Detailed Description

This randomized controlled trial aims to assess effects of videoconferencing acceptance and commitment therapy (ACT) on mental health outcomes in individuals living with spinal cord injuries (SCI). A total of 40 individuals living with SCI sustained within 5 years and experiencing depressive symptoms will be recruited and randomly assigned to either the ACT group or the wait-list control group. The ACT group will receive 8 weekly individual ACT sessions guided by a coach through videoconferencing. The wait-list group will receive ACT sessions after the study period ends.
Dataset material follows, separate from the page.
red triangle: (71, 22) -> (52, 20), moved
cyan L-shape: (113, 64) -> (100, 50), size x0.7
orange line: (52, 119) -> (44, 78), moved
We will provide psychoeducation materials related to SCI as supplemental resources to both groups. Mental health outcomes using self-reported questionnaires will be collected at pretest, posttest, and 2-month follow-up. Exploratory hypotheses are that the group undergoing the ACT intervention supplemented with psychoeducation will show improvements in depression (primary outcome), secondary mental health outcomes (e.g., anxiety, stress, and grief), and ACT processes (e.g., psychological flexibility) at posttest and 2-month follow-up, compared to the wait-list control group provided with psychoeducation materials alone. Interviews will be conducted at posttest to explore the participants' experiences in ACT.